----- DATA TO EXAMINE -----
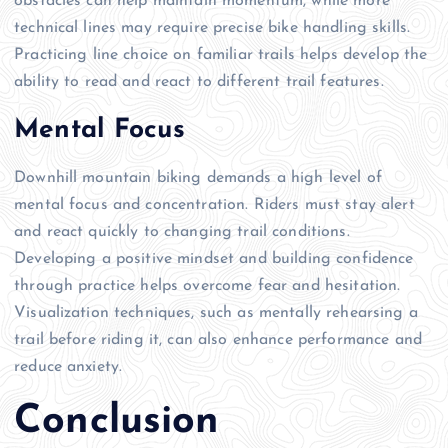
obstacles can help maintain momentum, while more
technical lines may require precise bike handling skills.
Practicing line choice on familiar trails helps develop the
ability to read and react to different trail features.
Mental Focus
Downhill mountain biking demands a high level of
mental focus and concentration. Riders must stay alert
and react quickly to changing trail conditions.
Developing a positive mindset and building confidence
through practice helps overcome fear and hesitation.
Visualization techniques, such as mentally rehearsing a
trail before riding it, can also enhance performance and
reduce anxiety.
Conclusion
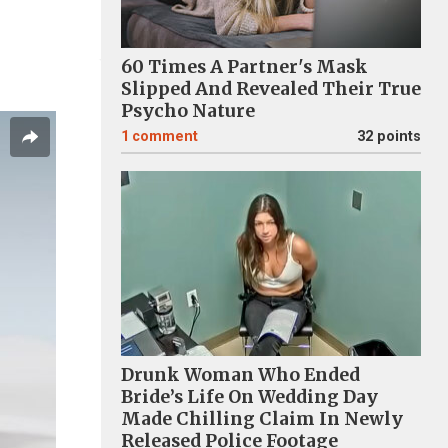
60 Times A Partner's Mask
Slipped And Revealed Their True
Psycho Nature
1
comment
32 points
Drunk Woman Who Ended
Bride’s Life On Wedding Day
Made Chilling Claim In Newly
Released Police Footage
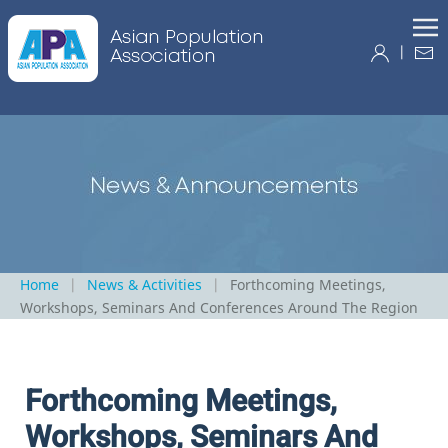
|
Home
News & Activities
Forthcoming Meetings,
Workshops, Seminars And Conferences Around The Region
Forthcoming Meetings,
Workshops, Seminars And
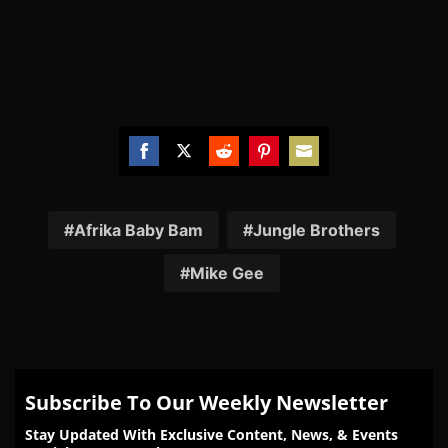
Share
Share
Share
Share
Share
on
on
on
on
on
Facebook
Twitter
Reddit
Pinterest
Email
Afrika Baby Bam
Jungle Brothers
Mike Gee
Subscribe To Our Weekly Newsletter
Stay Updated With Exclusive Content, News, & Events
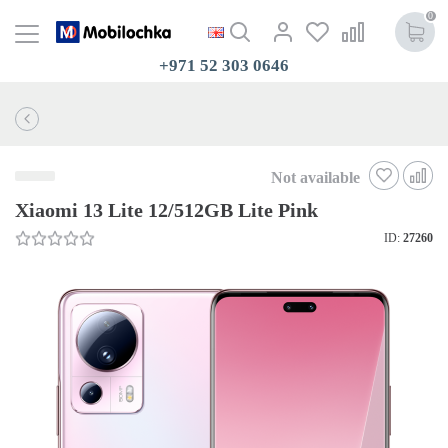
0
+971 52 303 0646
Not available
Xiaomi 13 Lite 12/512GB Lite Pink
ID:
27260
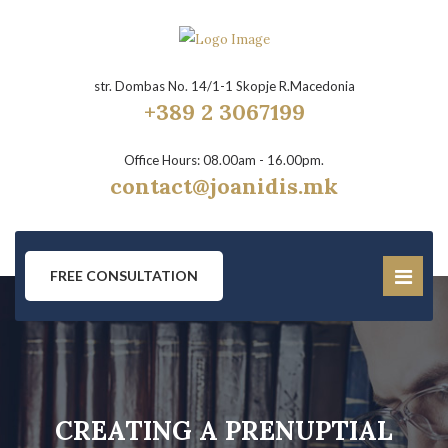
str. Dombas No. 14/1-1 Skopje R.Macedonia
+389 2 3067199
Office Hours: 08.00am - 16.00pm.
contact@joanidis.mk
FREE CONSULTATION
CREATING A PRENUPTIAL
-----
▶ YOUR GOAL:
The response has to be an exact copy of all the data, pictures excluded.

▶ TASK SOLUTION:
obstacles can help maintain momentum, while more
technical lines may require precise bike handling skills.
Practicing line choice on familiar trails helps develop the
ability to read and react to different trail features.
Mental Focus
Downhill mountain biking demands a high level of
mental focus and concentration. Riders must stay alert
and react quickly to changing trail conditions.
Developing a positive mindset and building confidence
through practice helps overcome fear and hesitation.
Visualization techniques, such as mentally rehearsing a
trail before riding it, can also enhance performance and
reduce anxiety.
Conclusion
60 Times A Partner's Mask
Slipped And Revealed Their True
Psycho Nature
1
comment
32 points
Drunk Woman Who Ended
Bride’s Life On Wedding Day
Made Chilling Claim In Newly
Released Police Footage
|
Home
News & Activities
Forthcoming Meetings,
Workshops, Seminars And Conferences Around The Region
Forthcoming Meetings,
Workshops, Seminars And
Share
Share
Share
Share
Share
on
on
on
on
on
Facebook
Twitter
Reddit
Pinterest
Email
Afrika Baby Bam
Jungle Brothers
Mike Gee
Subscribe To Our Weekly Newsletter
Stay Updated With Exclusive Content, News, & Events
0
+971 52 303 0646
Not available
Xiaomi 13 Lite 12/512GB Lite Pink
ID:
27260
str. Dombas No. 14/1-1 Skopje R.Macedonia
+389 2 3067199
Office Hours: 08.00am - 16.00pm.
contact@joanidis.mk
FREE CONSULTATION
CREATING A PRENUPTIAL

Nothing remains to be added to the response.